Among the dozen or so horses she has in training for Harris is the two-year-old Echalar (Ire), who is set to make his debut at Ascot on Saturday in the British EBF Crocker Bulteel Maiden. The trainer clearly holds the half-brother to G3 Chester Vase winner Youth Spirit (Ire) and Listed winner Canberra Legend (Ire) in some regard and has also given him a Gimcrack entry.

“He's a lovely Too Darn Hot colt and he has trained well,” she says. “I'll be expecting a big show from him, but we're up against some horses who have already run second. It's going to be a hot little maiden.”

Mill Stream's memorable July Cup victory was made all the sweeter by a double that day at Newmarket being brought up by the filly Asian Daze (Ire).

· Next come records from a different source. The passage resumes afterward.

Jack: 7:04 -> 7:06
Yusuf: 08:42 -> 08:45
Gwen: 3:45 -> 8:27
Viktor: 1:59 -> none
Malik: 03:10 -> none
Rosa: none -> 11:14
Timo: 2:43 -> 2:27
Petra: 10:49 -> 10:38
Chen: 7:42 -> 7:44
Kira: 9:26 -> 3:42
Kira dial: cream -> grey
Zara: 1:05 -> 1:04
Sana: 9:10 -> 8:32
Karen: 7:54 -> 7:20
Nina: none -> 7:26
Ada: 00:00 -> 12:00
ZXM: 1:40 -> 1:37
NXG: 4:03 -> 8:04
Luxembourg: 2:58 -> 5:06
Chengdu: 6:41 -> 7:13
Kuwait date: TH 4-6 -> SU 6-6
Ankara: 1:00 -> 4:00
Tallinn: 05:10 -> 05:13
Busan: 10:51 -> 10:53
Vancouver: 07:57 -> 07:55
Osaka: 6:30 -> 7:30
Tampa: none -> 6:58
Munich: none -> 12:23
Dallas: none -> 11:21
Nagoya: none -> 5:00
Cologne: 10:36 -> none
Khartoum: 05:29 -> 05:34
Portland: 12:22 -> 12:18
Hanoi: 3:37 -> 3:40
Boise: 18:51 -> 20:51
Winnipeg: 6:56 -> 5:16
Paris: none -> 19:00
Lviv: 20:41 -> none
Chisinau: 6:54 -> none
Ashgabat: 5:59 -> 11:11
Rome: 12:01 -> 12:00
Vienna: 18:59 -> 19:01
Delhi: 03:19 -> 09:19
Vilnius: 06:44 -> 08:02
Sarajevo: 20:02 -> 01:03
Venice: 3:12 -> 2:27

The star of the first crop of Frontiersman (GB) had already won three times for Johnny Murtagh and was bought by Gai Waterhouse at the Goffs London Sale for £200,000.

 

Asian Daze winning in the colours of Gai Waterhouse | Racingfotos

 

“It was an honour to get the call from Gai to train her and, thank God, we got the job done,” she says, though the trainer has already had to bid farewell to the three-year-old who will eventually head south for Chapple-Hyam's native country, Australia.

“She's a tough little nugget and her character is like that as well. She left this morning for quarantine. It was nice that they ran her and she won, so she goes down there 104-rated and I'd be surprised if she doesn't get black type in Australia.”

She adds, “I've known Gai over the years but it was a call out of the blue and, like I said, it was an honour. It's such a shame that Gai wasn't here this year, because usually she attends the July Cup, but she had commitments back in Australia.

“You could see how tough the filly is by the way she fought back when she got headed. She got a great ride from Billy Loughnane and he's going to go out [to Australia] in the winter to have six weeks with Gai, which will be a brilliant experience for him. It all worked out well.”

Mill Stream is not the only member of Chapple-Hyam's stable who will be having his passport stamped for France this year, as she is also planning a Deauville raid with the three-year-old Sons And Lovers (GB) (Study Of Man {Ire), who has been both Group 3 and Listed-placed this season.

“I'm going to send him to Deauville on the 11th to the Prix Nureyev,” she says. “I feel he's still progressing and, back in his own age group, let's give it a go. You just never know going over to France, but he has a great attitude and character so I think he'll travel fine. He's not a worrier.

“He'll be bigger and stronger as a four-year-old but the door is being knocked at.”

The trainer is clearly no stranger to success in Deauville, where Saffron Beach also landed the G1 Prix Rothschild two years ago, and it would be no surprise if Sons And Lovers is the next member of her stable to come bursting through that door.